Below are records; the lines starting at the one with "স্থাপনকাল ᅳ ১৮৩৯" and ending at the one with "san Demirci" must be reproduced exactly, both included. Pictures must not appear.

The data section start

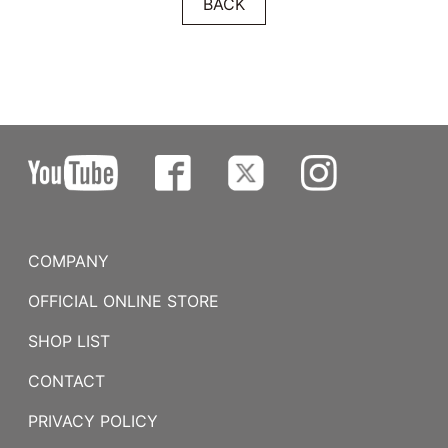
BACK
COMPANY
OFFICIAL ONLINE STORE
SHOP LIST
CONTACT
PRIVACY POLICY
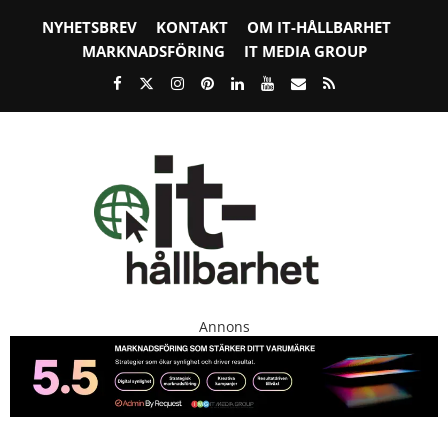
NYHETSBREV
KONTAKT
OM IT-HÅLLBARHET
MARKNADSFÖRING
IT MEDIA GROUP
Annons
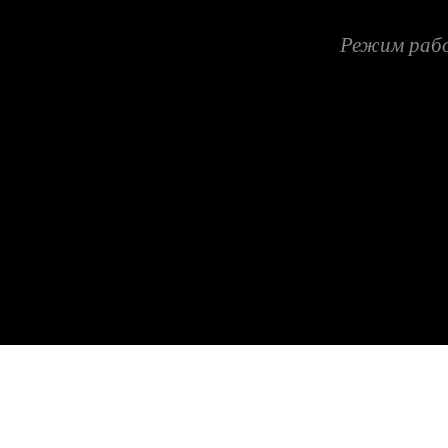
Режим работ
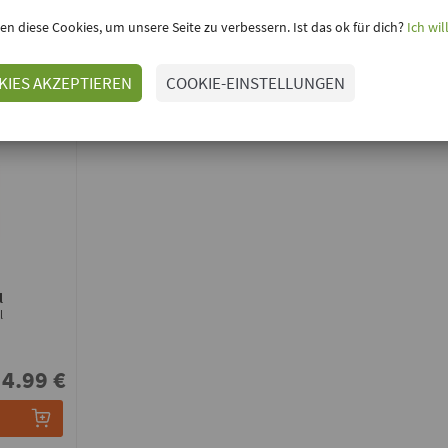
en diese Cookies, um unsere Seite zu verbessern. Ist das ok für dich?
Ich wil
KIES AKZEPTIEREN
COOKIE-EINSTELLUNGEN
l
l
4.99 €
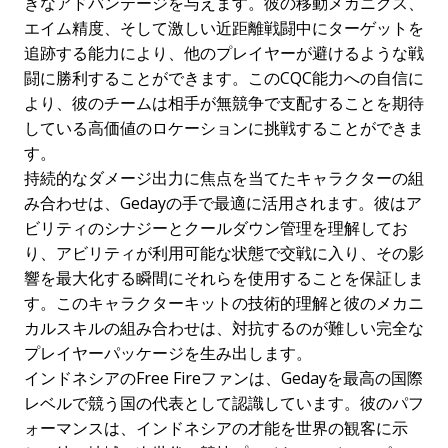
きなアドバンテージを与えます。彼の移動メカニクス、
エイム精度、そして激しい近距離戦闘中にターゲットを
追跡する能力により、他のプレイヤーが避けるような戦
闘に勝利することができます。このCQC能力への自信に
より、彼のチームは相手が無競争で支配することを期待
している高価値のロケーションに挑戦することができま
す。
持続的なダメージ出力に焦点を当てたキャラクターの組
み合わせは、Gedayの手で最適に活用されます。彼はア
ビリティのシナジーとクールダウン管理を理解してお
り、アビリティが利用可能な状態で交戦に入り、その影
響を最大化する瞬間にそれらを使用することを保証しま
す。このキャラクターキットの技術的理解と彼のメカニ
カルスキルの組み合わせは、対抗するのが難しい完全な
プレイヤーパッケージを生み出します。
インドネシアのFree Fireファンは、Gedayを最高の国際
レベルで競う国の代表として認識しています。彼のパフ
ォーマンスは、インドネシアの才能を世界の観客に示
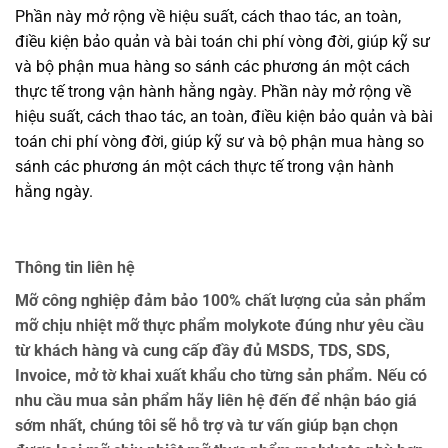
Phần này mở rộng về hiệu suất, cách thao tác, an toàn,
điều kiện bảo quản và bài toán chi phí vòng đời, giúp kỹ sư
và bộ phận mua hàng so sánh các phương án một cách
thực tế trong vận hành hằng ngày. Phần này mở rộng về
hiệu suất, cách thao tác, an toàn, điều kiện bảo quản và bài
toán chi phí vòng đời, giúp kỹ sư và bộ phận mua hàng so
sánh các phương án một cách thực tế trong vận hành
hằng ngày.
Thông tin liên hệ
Mỡ công nghiệp đảm bảo 100% chất lượng của sản phẩm
mỡ chịu nhiệt mỡ thực phẩm molykote đúng như yêu cầu
từ khách hàng và cung cấp đầy đủ MSDS, TDS, SDS,
Invoice, mở tờ khai xuất khẩu cho từng sản phẩm. Nếu có
nhu cầu mua sản phẩm hãy liên hệ đến để nhận báo giá
sớm nhất, chúng tôi sẽ hỗ trợ và tư vấn giúp bạn chọn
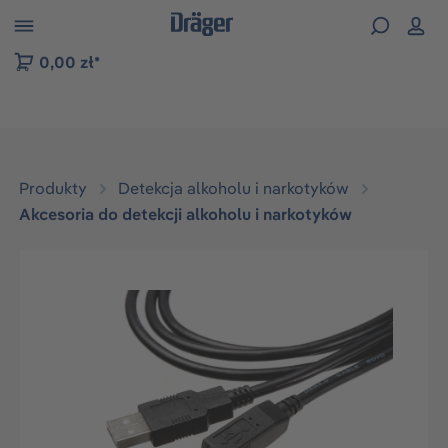
zejdź do nawigacji na platformie B2B
0,00 zł*
Produkty
Detekcja alkoholu i narkotyków
Akcesoria do detekcji alkoholu i narkotyków
Pomiń galerię zdjęć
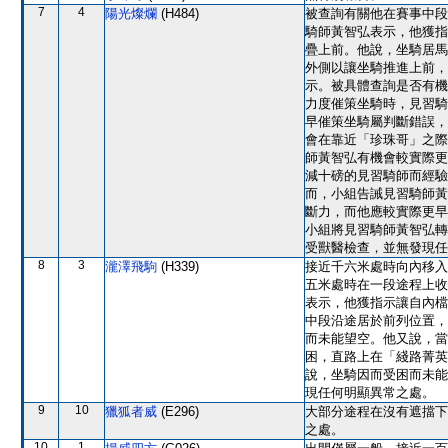
7
4
陽光燦爛
(H484)
被查詢有關他在賽事中段
騎師黃智弘表示，他獲指
疊上前。他說，坐騎居馬
外側以讓坐騎推進上前，
示。被具體查詢是否有機
力度催策坐騎時，見習騎
早催策坐騎屬判斷錯誤，
會在靠近「珍珠哥」之際
師黃智弘有機會較實際更
減十磅的見習騎師而經驗
而，小組告誡見習騎師黃
斷力，而他應較實際更早
小組將見習騎師黃智弘轉
受獸醫檢查，並無發現任
8
3
瀧澤飛駒
(H339)
接近千六米處時向內移入
五米處時在一段途程上收
表示，他獲指示讓自內檔
中段沿途居於前列位置，
而未能望空。他又說，當
困，直路上在「綫路菁英
說，坐騎因而受困而未能
現任何明顯異常之處。
9
10
獵狐者威
(E296)
大部分途程在沒有遮擋下
之處。
10
1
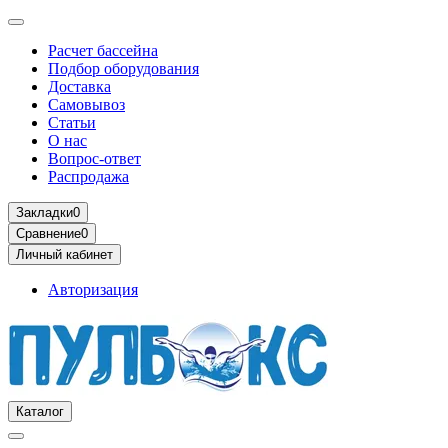
Расчет бассейна
Подбор оборудования
Доставка
Самовывоз
Статьи
О нас
Вопрос-ответ
Распродажа
Закладки
0
Сравнение
0
Личный кабинет
Авторизация
Каталог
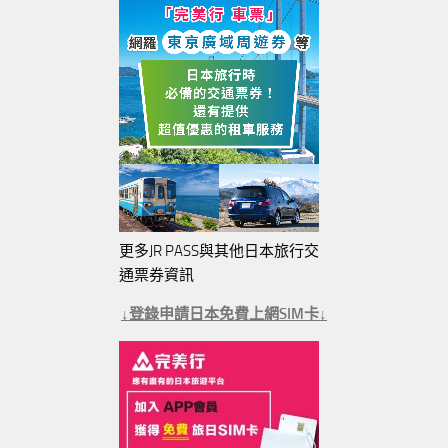
更多JR PASS與其他日本旅行交
通票券資訊
↓登錄申請日本免費上網SIM卡↓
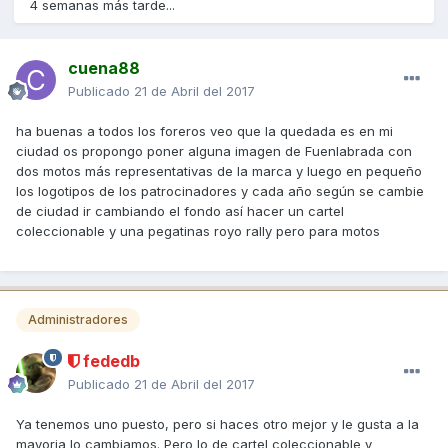
4 semanas más tarde...
cuena88
Publicado
21 de Abril del 2017
ha buenas a todos los foreros veo que la quedada es en mi
ciudad os propongo poner alguna imagen de Fuenlabrada con
dos motos más representativas de la marca y luego en pequeño
los logotipos de los patrocinadores y cada año según se cambie
de ciudad ir cambiando el fondo así hacer un cartel
coleccionable y una pegatinas royo rally pero para motos
Administradores
fededb
Publicado
21 de Abril del 2017
Ya tenemos uno puesto, pero si haces otro mejor y le gusta a la
mayoria lo cambiamos. Pero lo de cartel coleccionable y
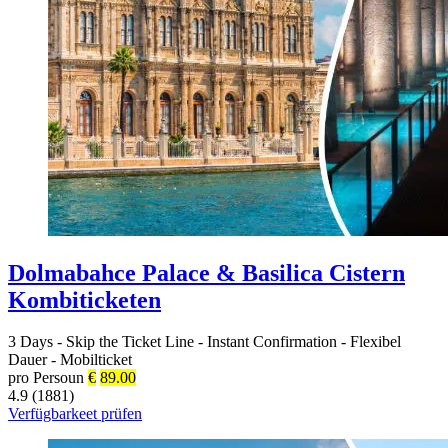
Dolmabahce Palace & Basilica Cistern
Kombiticketen
3 Days
-
Skip the Ticket Line
-
Instant Confirmation
-
Flexibel
Dauer
-
Mobilticket
pro Persoun
€
89.00
4.9 (1881)
Verfügbarkeet prüfen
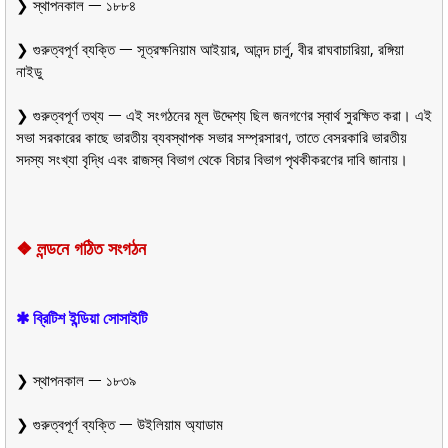
❯ স্থাপনকাল ᅳ ১৮৮৪
❯ গুরুত্বপূর্ণ ব্যক্তি ᅳ সূত্রক্ষনিয়াম আইয়ার, আনন্দ চার্লু, বীর রাঘবাচারিয়া, রঙ্গিয়া
নাইডু
❯ গুরুত্বপূর্ণ তথ্য ᅳ এই সংগঠনের মূল উদ্দেশ্য ছিল জনগণের স্বার্থ সুরক্ষিত করা। এই
সভা সরকারের কাছে ভারতীয় ব্যবস্থাপক সভার সম্প্রসারণ, তাতে বেসরকারি ভারতীয়
সদস্য সংখ্যা বৃদ্ধি এবং রাজস্ব বিভাগ থেকে বিচার বিভাগ পৃথকীকরণের দাবি জানায়।
❖
ল
ন্ডনে গঠিত সংগঠন
✱ ব্রিটিশ ইন্ডিয়া সোসাইটি
❯ স্থাপনকাল ᅳ ১৮৩৯
❯ গুরুত্বপূর্ণ ব্যক্তি ᅳ উইলিয়াম অ্যাডাম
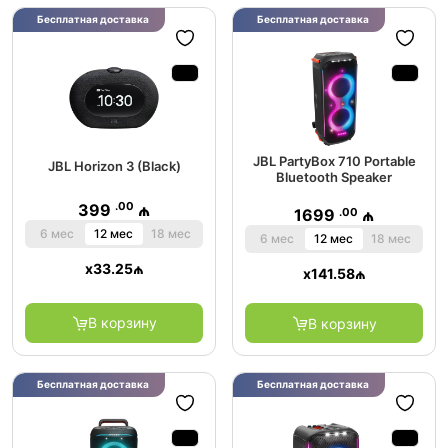
Бесплатная доставка
Бесплатная доставка
JBL PartyBox 710 Portable
JBL Horizon 3 (Black)
Bluetooth Speaker
.00
399
₼
.00
1699
₼
6 мес
12 мес
18 мес
6 мес
12 мес
18 мес
x
33.25
₼
x
141.58
₼
В корзину
В корзину
Бесплатная доставка
Бесплатная доставка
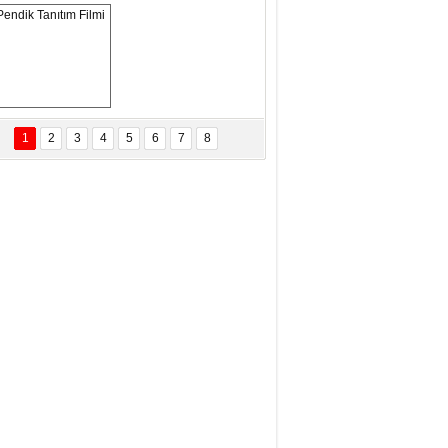
eftun Olmak
san Demirci
MAM MAAŞLARINA TAKTIM
AFAYI!
Pendik Tanıtım 
Filmi
1
2
3
4
5
6
7
8
bas Levent Ertekin
nal Medyanın Dijital Savaş Alanı
 İtibar Suikastları: Kızılay Örneği
it Kahyaoğlu
iz Türk Milleti Tarih Yazdı!
of.Dr.Hamdi Temel
z Böyle Bir Yozgat'ta Büyüdük
vza Zeybek
İR MİLLETİN TEKRAR DESTAN
AZMASI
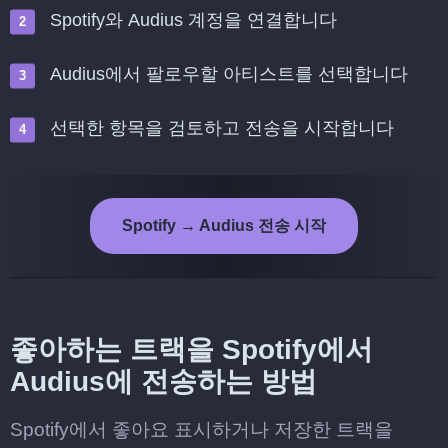
Spotify와 Audius 계정을 연결합니다
Audius에서 팔로우할 아티스트를 선택합니다
선택한 항목을 검토하고 전송을 시작합니다
Spotify → Audius 전송 시작
좋아하는 트랙을 Spotify에서
Audius에 전송하는 방법
Spotify에서 좋아요 표시하거나 저장한 트랙을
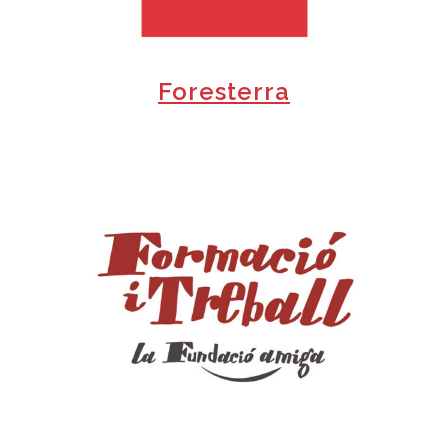
Foresterra
+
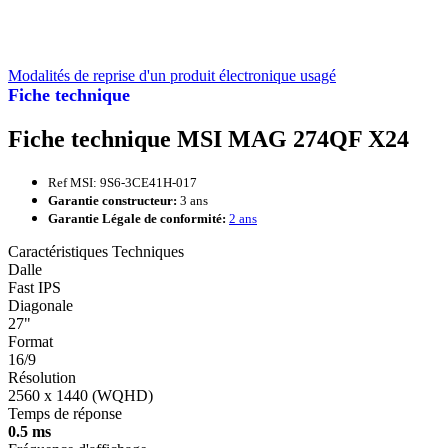
Modalités de reprise d'un produit électronique usagé
Fiche technique
Fiche technique MSI MAG 274QF X24
Ref MSI: 9S6-3CE41H-017
Garantie constructeur:
3 ans
Garantie Légale de conformité:
2 ans
Caractéristiques Techniques
Dalle
Fast IPS
Diagonale
27"
Format
16/9
Résolution
2560 x 1440 (WQHD)
Temps de réponse
0.5 ms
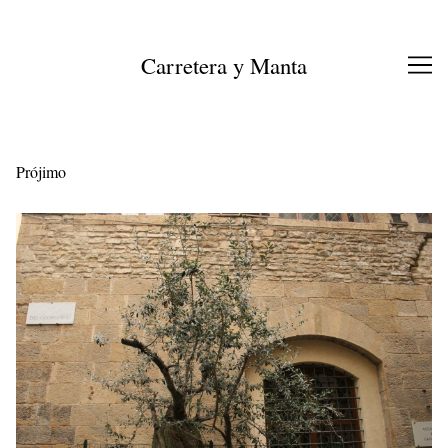
Ir
al
contenido
Carretera y Manta
Prójimo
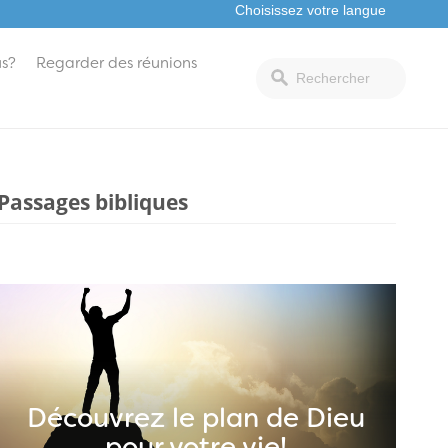
s?
Regarder des réunions
Passages bibliques
Découvrez le plan de Dieu
pour votre vie!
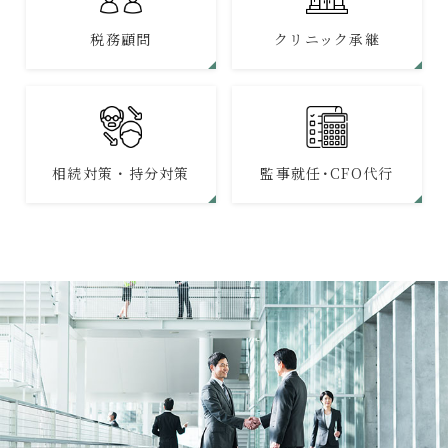
税務顧問
クリニック承継
相続対策・持分対策
監事就任･CFO代行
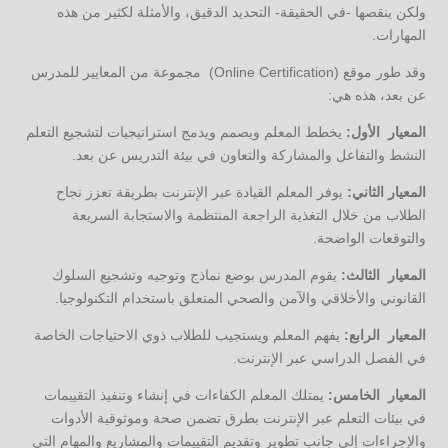
ولكن ينقصها -في الحقيقة- التحديد الدقيق، والأمثلة لكثير من هذه
المهارات.
وقد طور موقع (Online Certification) مجموعة من المعايير للمدرس
عن بعد، هذه هي:
المعيار الأول:
يخطط المعلم ويصمم ويدمج استراتيجيات لتشجيع التعلم
النشط والتفاعل والمشاركة والتعاون في بيئة التدريس عن بعد.
المعيار الثاني:
يوفر المعلم القيادة عبر الإنترنت بطريقة تعزز نجاح
الطلاب من خلال التغذية الراجعة المنتظمة والاستجابة السريعة
والتوقعات الواضحة.
المعيار الثالث:
يقوم المدرس بوضع نماذج وتوجيه وتشجيع السلوك
القانوني والأخلاقي والآمن والصحي المتعلق باستخدام التكنولوجيا.
المعيار الرابع:
يفهم المعلم ويستجيب للطلاب ذوي الاحتياجات الخاصة
في الفصل الدراسي عبر الإنترنت.
المعيار الخامس:
يمتلك المعلم الكفاءات في إنشاء وتنفيذ التقييمات
في بيئات التعلم عبر الإنترنت بطرق تضمن صحة وموثوقية الأدوات
والإجراءات إلى جانب تطوير وتقديم التقييمات والمشاريع والمهام التي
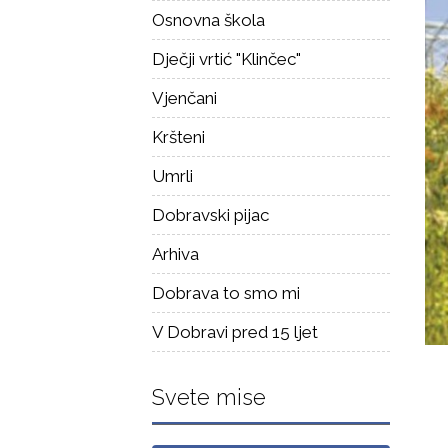
Osnovna škola
Dječji vrtić "Klinčec"
Vjenčani
Kršteni
Umrli
Dobravski pijac
Arhiva
Dobrava to smo mi
V Dobravi pred 15 ljet
Svete mise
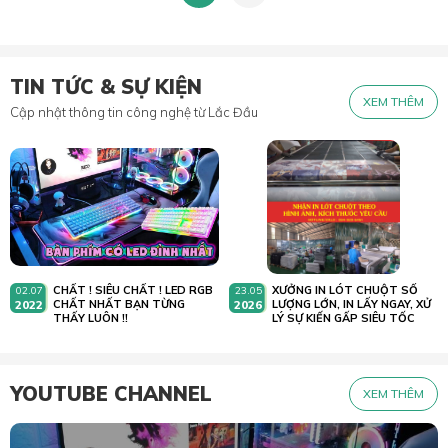
TIN TỨC & SỰ KIỆN
XEM THÊM
Cập nhật thông tin công nghệ từ Lắc Đầu
CHẤT ! SIÊU CHẤT ! LED RGB
XƯỞNG IN LÓT CHUỘT SỐ
02.07
23.05
2022
CHẤT NHẤT BẠN TỪNG
2026
LƯỢNG LỚN, IN LẤY NGAY, XỬ
THẤY LUÔN !!
LÝ SỰ KIẾN GẤP SIÊU TỐC
YOUTUBE CHANNEL
XEM THÊM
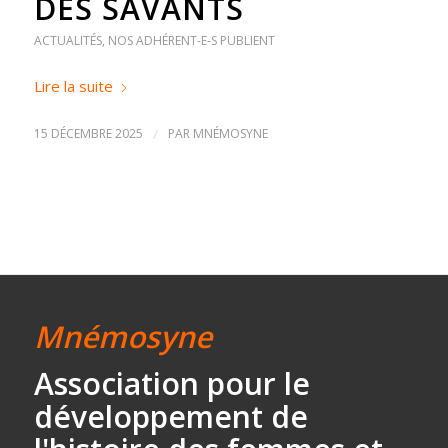
DES SAVANTS
ACTUALITÉS
,
NOS ADHÉRENT-E-S PUBLIENT
Lire la suite
15 DÉCEMBRE 2025
/
PAR
MNÉMOSYNE
Mnémosyne
Association
pour le
développement
de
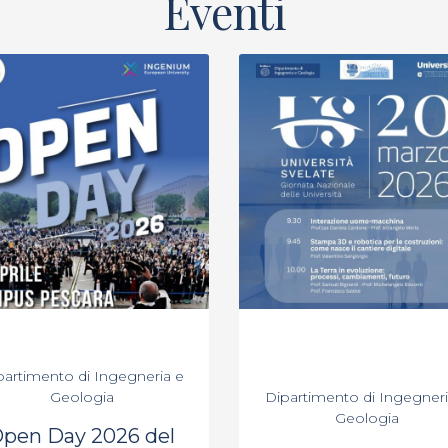
Eventi
partimento di Ingegneria e
Geologia
Dipartimento di Ingegneri
Geologia
pen Day 2026 del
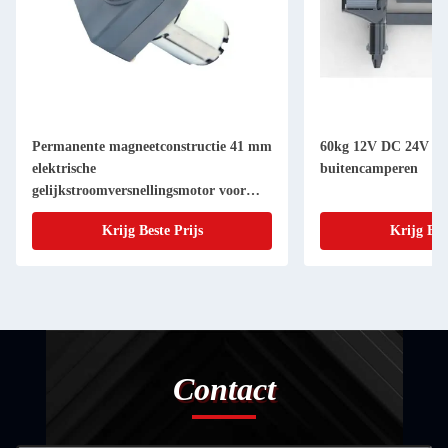
Permanente magneetconstructie 41 mm
60kg 12V DC 24V DC
elektrische
buitencamperen
gelijkstroomversnellingsmotor voor
zwembadrobot
Krijg Beste Prijs
Krijg Bes
Contact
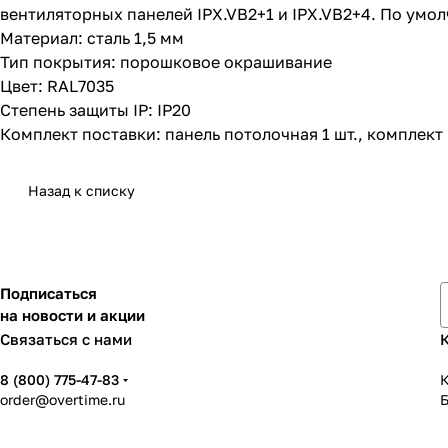
вентиляторных панелей IPX.VB2+1 и IPX.VB2+4. По умо
Материал: сталь 1,5 мм
Тип покрытия: порошковое окрашивание
Цвет: RAL7035
Степень защиты IP: IP20
Комплект поставки: панель потолочная 1 шт., комплект 
Назад к списку
Подписаться
на новости и акции
Связаться с нами
8 (800) 775-47-83
К
order@overtime.ru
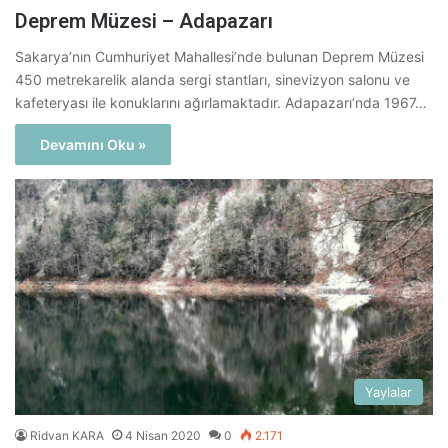
Deprem Müzesi – Adapazarı
Sakarya’nın Cumhuriyet Mahallesi’nde bulunan Deprem Müzesi
450 metrekarelik alanda sergi stantları, sinevizyon salonu ve
kafeteryası ile konuklarını ağırlamaktadır. Adapazarı’nda 1967…
Devamını Oku »
Yaylalar
Ridvan KARA
4 Nisan 2020
0
2.171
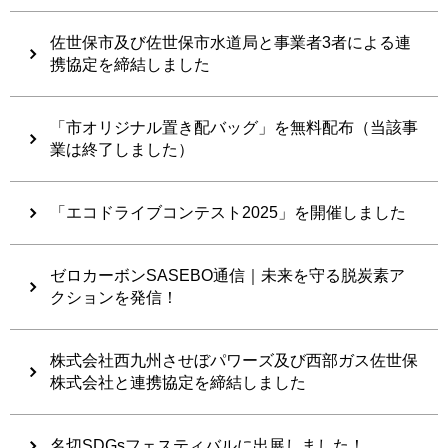
佐世保市及び佐世保市水道局と事業者3者による連
携協定を締結しました
「市オリジナル置き配バッグ」を無料配布（当該事
業は終了しました）
「エコドライブコンテスト2025」を開催しました
ゼロカーボンSASEBO通信｜未来を守る脱炭素ア
クションを発信！
株式会社西九州させぼパワーズ及び西部ガス佐世保
株式会社と連携協定を締結しました
名切SDGsフェスティバルに出展しました！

The data section end

▶ Result:
❯ স্থাপনকাল ᅳ ১৮৩৯
❯ গুরুত্বপূর্ণ ব্যক্তি ᅳ উইলিয়াম অ্যাডাম
Бесплатная доставка
Бесплатная доставка
JBL PartyBox 710 Portable
JBL Horizon 3 (Black)
Bluetooth Speaker
.00
399
₼
.00
1699
₼
6 мес
12 мес
18 мес
6 мес
12 мес
18 мес
x
33.25
₼
x
141.58
₼
В корзину
В корзину
Бесплатная доставка
Бесплатная доставка
eftun Olmak
san Demirci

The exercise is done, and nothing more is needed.